Il calendario e la logistica: navette e prenotazioni via app
L’accordo, della durata di tre anni, stabilisce regole precise per garantire la convivenza tra la fruizione turistica e le attività istituzionali della Base Navale. Le visite si svolgeranno, salvo diverse esigenze della Forza Armata, il primo e il terzo sabato di ogni mese, nella fascia oraria dalle 9 alle 12.
Per ragioni di sicurezza e logistica, l’accesso non sarà libero ma regolamentato: i visitatori (massimo 50 per sito) dovranno prenotarsi tramite la piattaforma dell’Atm, che gestirà anche il trasporto. Sarà infatti un servizio di navette dedicate, in partenza da Piazza Cavallotti, a condurre i turisti all’interno della zona militare, evitando l’ingresso di mezzi privati.

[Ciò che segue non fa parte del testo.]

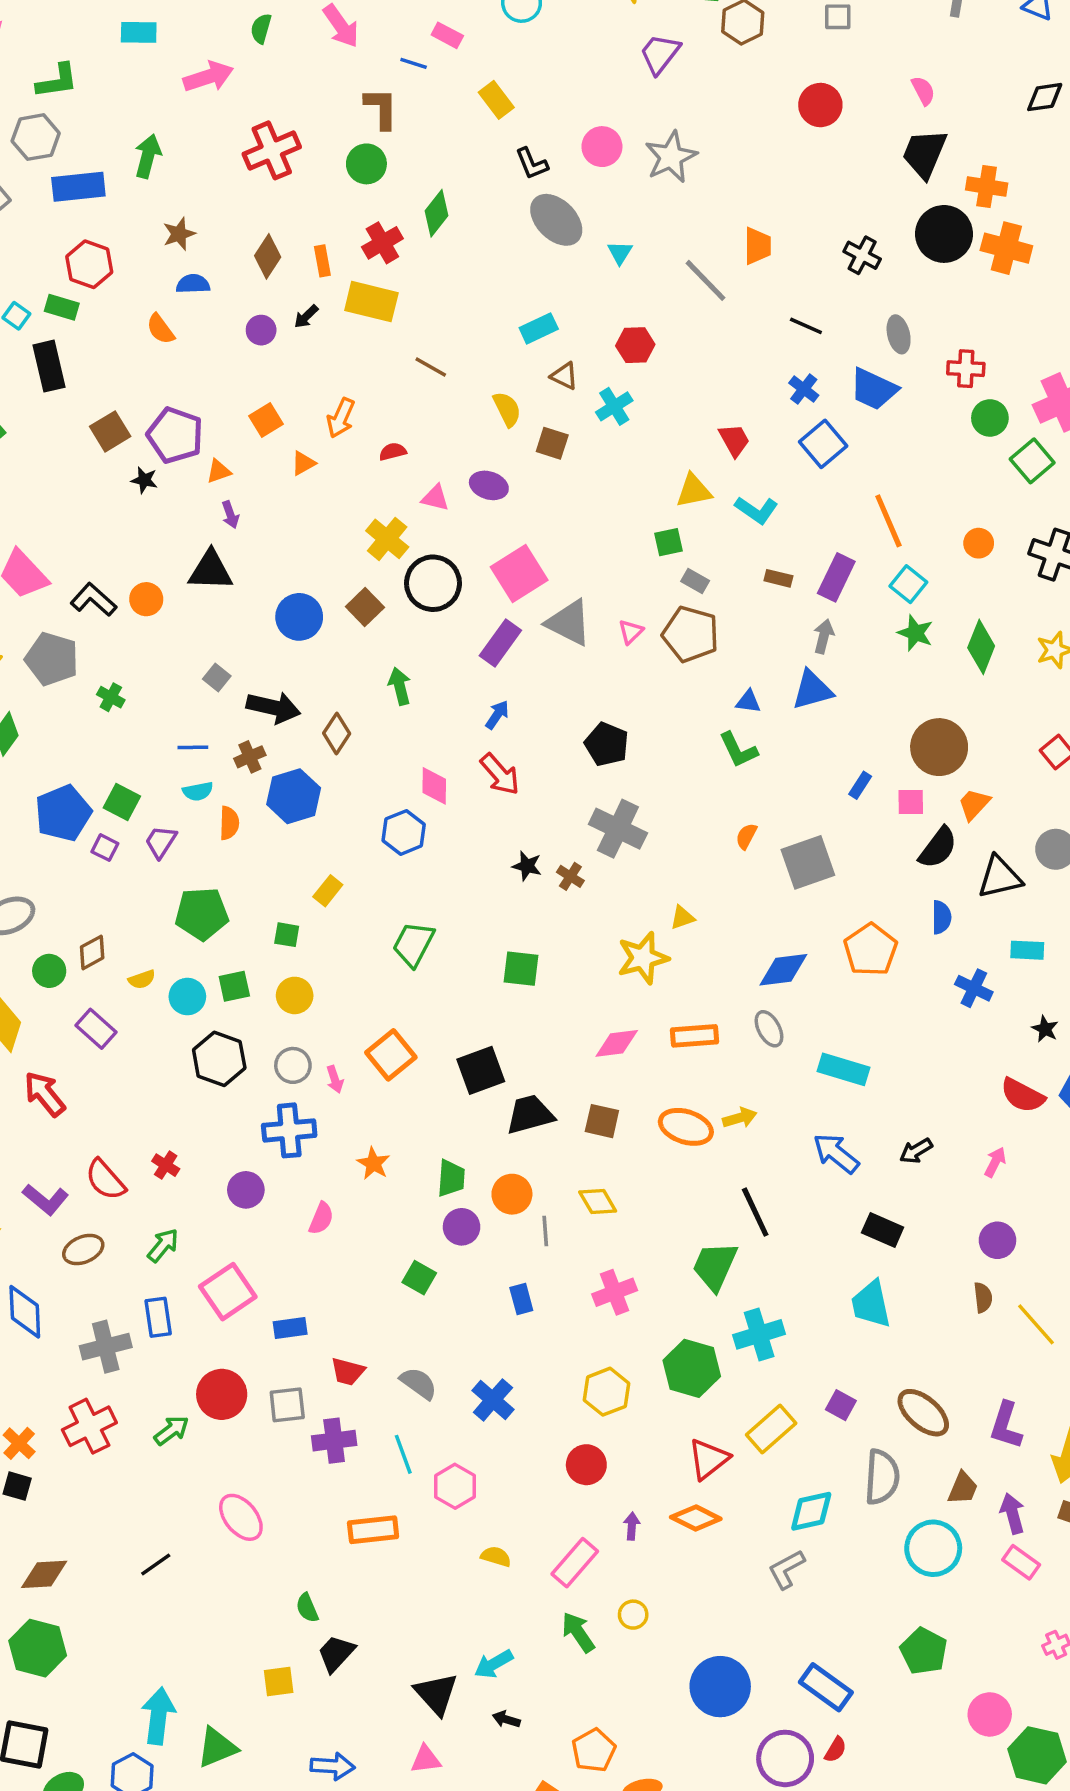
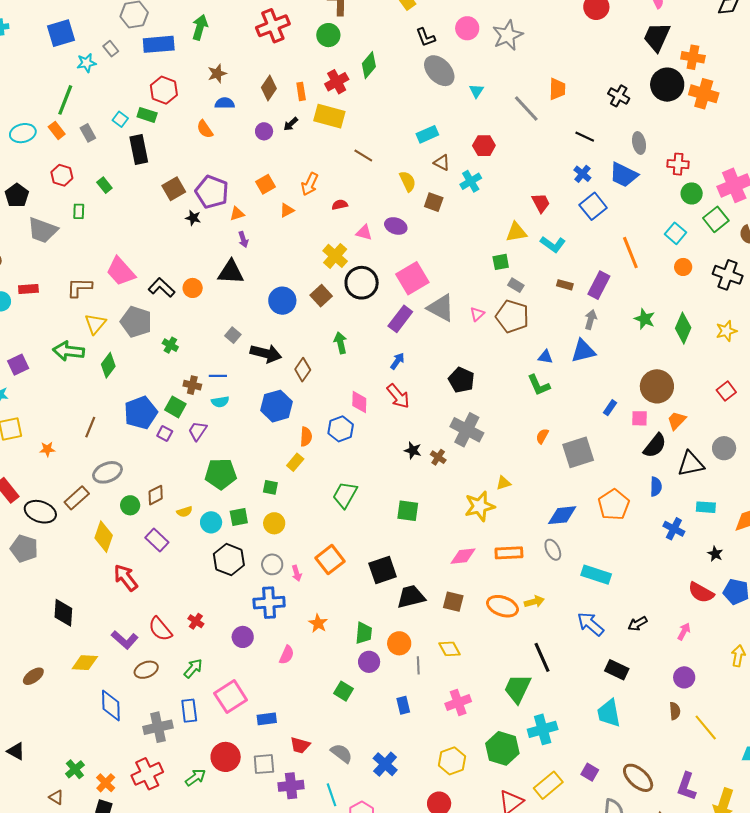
cyan square: (908, 584) -> (675, 233), moved
brown cross: (250, 757) -> (192, 385), moved, turned 36
orange semicircle: (229, 823) -> (306, 437), moved

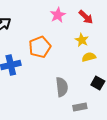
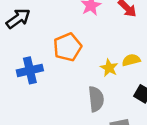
yellow star: (82, 40) -> (109, 68), moved

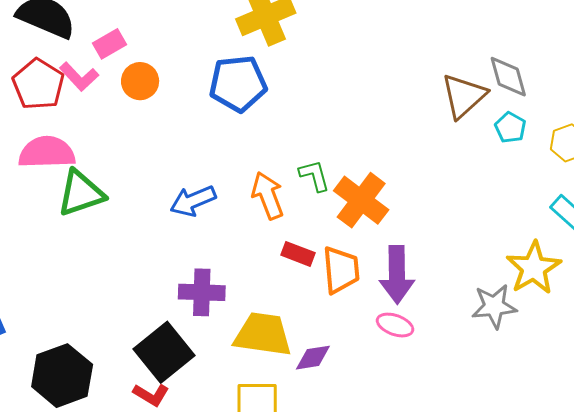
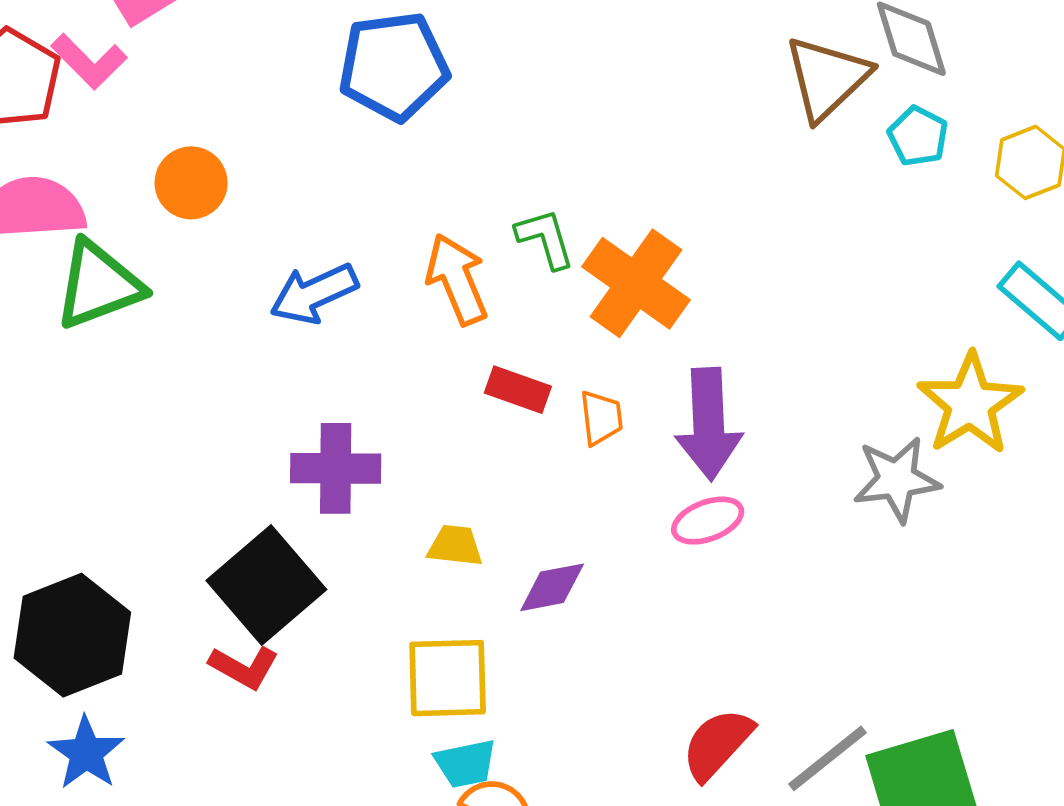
orange circle: (140, 81) -> (191, 183), moved
orange trapezoid: (341, 270) -> (601, 418), size x0.6
pink ellipse: (395, 325) -> (708, 521), turned -39
yellow trapezoid: (263, 334) -> (455, 546), size x0.5

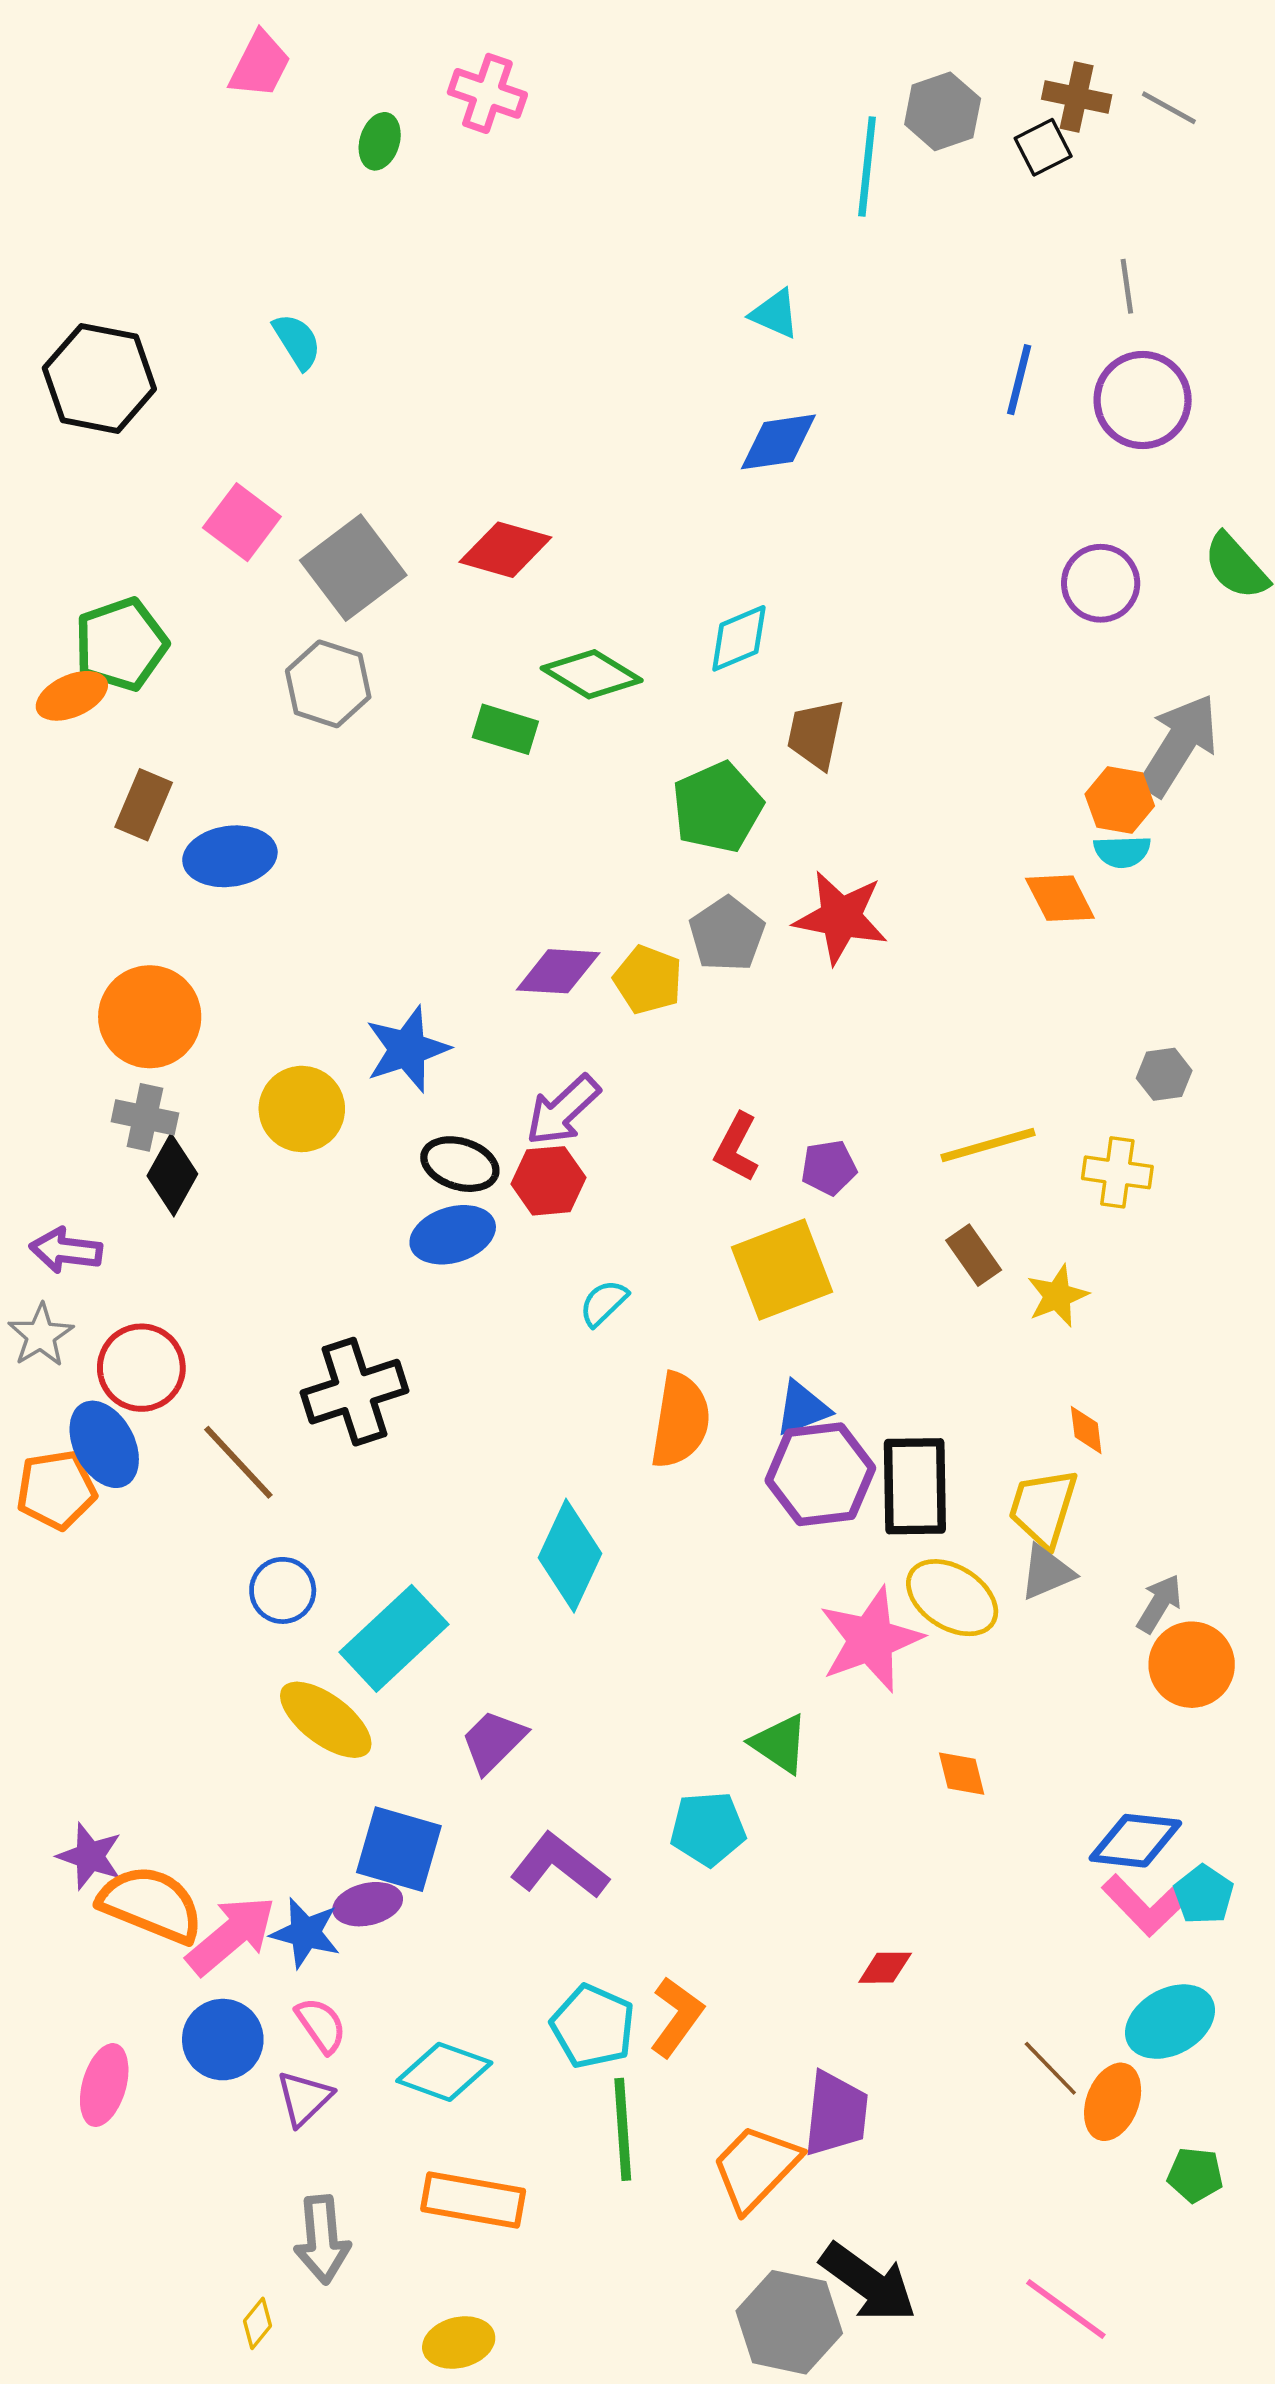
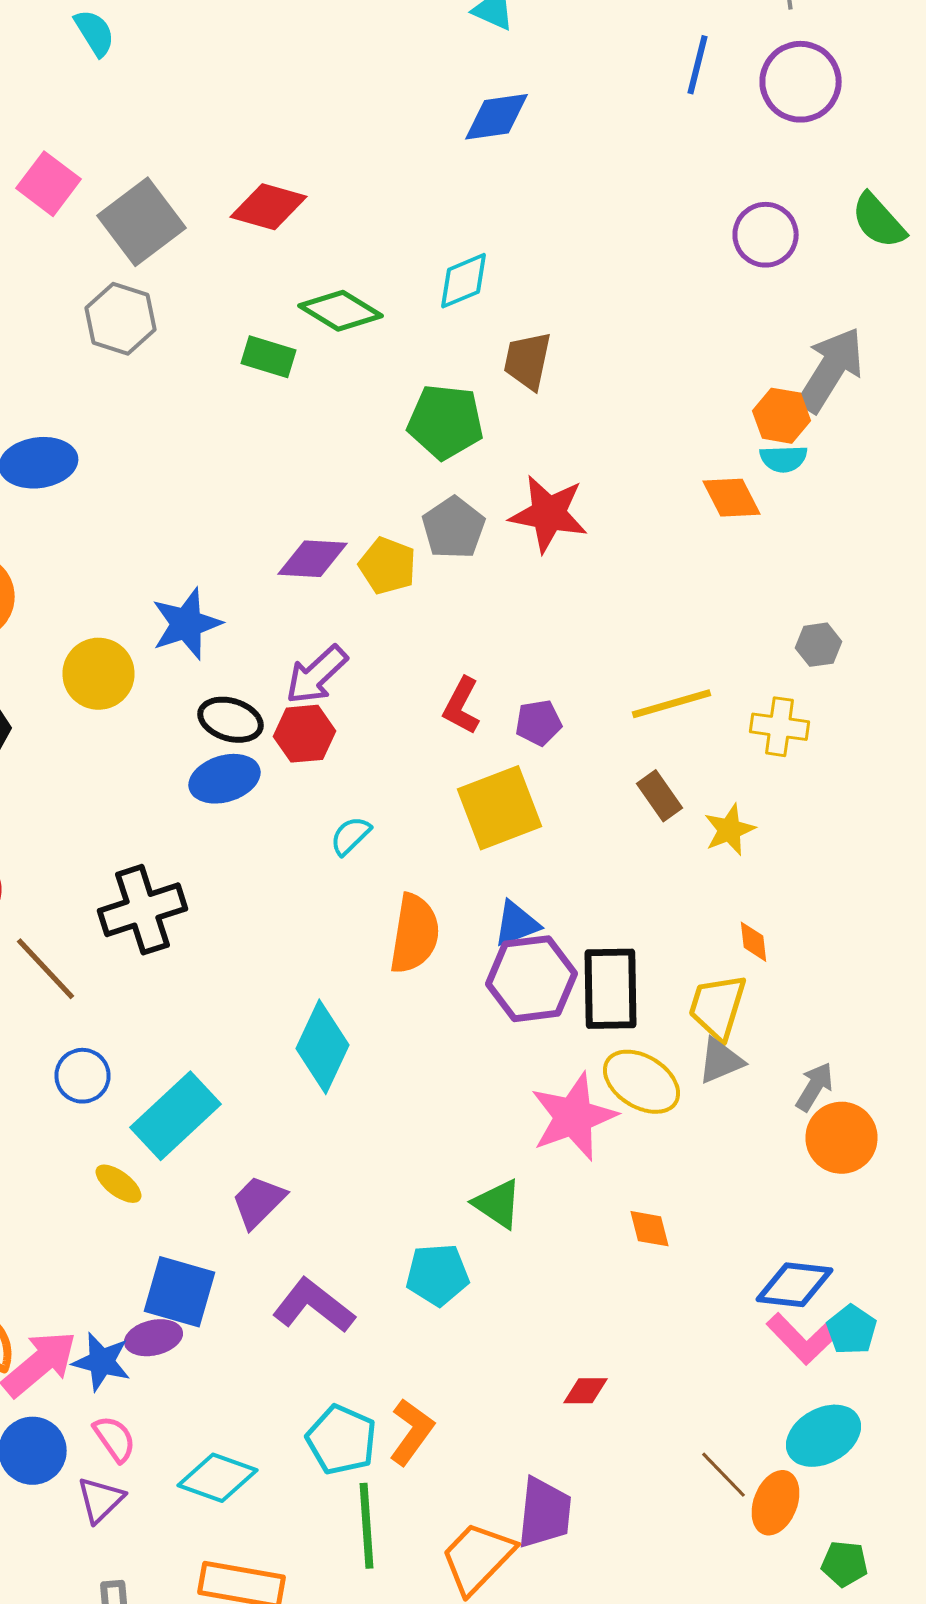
green pentagon: (717, 807) -> (446, 422), turned 30
yellow ellipse: (326, 1720) -> (118, 1184), size x0.6

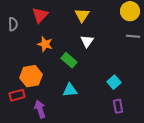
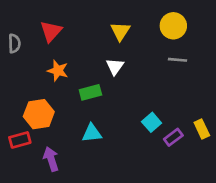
yellow triangle: (82, 15) -> (120, 31), moved
green rectangle: (69, 60) -> (90, 92), turned -56
purple rectangle: (118, 106) -> (173, 137), moved, turned 64

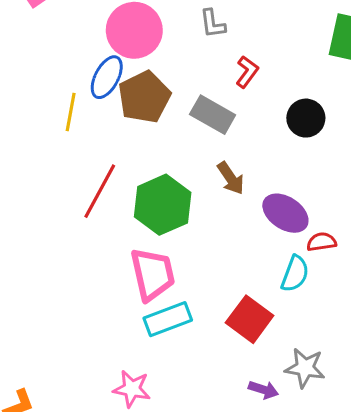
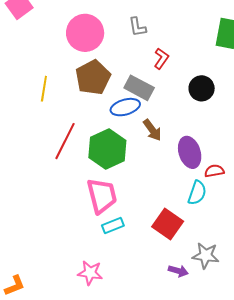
blue ellipse: (107, 77) -> (125, 107), moved, turned 48
purple ellipse: (285, 213) -> (190, 152), turned 40
cyan rectangle: (168, 319) -> (113, 225), size x0.7

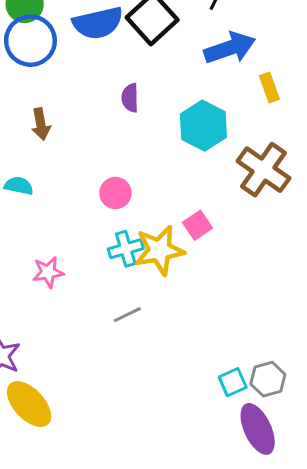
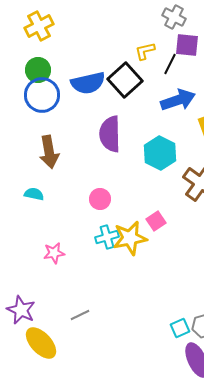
purple semicircle: (130, 98) -> (110, 134), size x1.8
brown arrow: (41, 124) -> (49, 152), size x1.5
gray line: (127, 315) -> (80, 315), moved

Sicurezza e regole: scarpe antiscivolo e divieto di foto ai mezzi militari
Trattandosi di un’area militare attiva e di una struttura del Cinquecento, la Marina ha predisposto una dettagliata scheda di valutazione dei rischi, fondamentale per la tutela dei visitatori. Il percorso all’interno di Forte San Salvatore richiede attenzione: la struttura presenta rampe in pietra, camminamenti su passerelle metalliche sopra il livello del mare e scale antiche.
Il decalogo di sicurezza prevede l’obbligo di indossare scarpe con para in gomma antiscivolamento e di seguire strettamente il personale accompagnatore. Particolare cautela viene richiesta nei passaggi vicino ai “fori di munizionamento” (protetti da vetri che non vanno calpestati) e sui terrazzamenti panoramici. Un punto fermo dell’accordo riguarda la privacy militare: ai visitatori è concesso fotografare i beni architettonici e il panorama, ma vige il divieto di riprendere mezzi navali, infrastrutture operative e parchi antenne.
Il Comune deve ora attivare la piattaforma di prenotazione tramite l’Atm e comunicare quando sarà in programma la prima visita.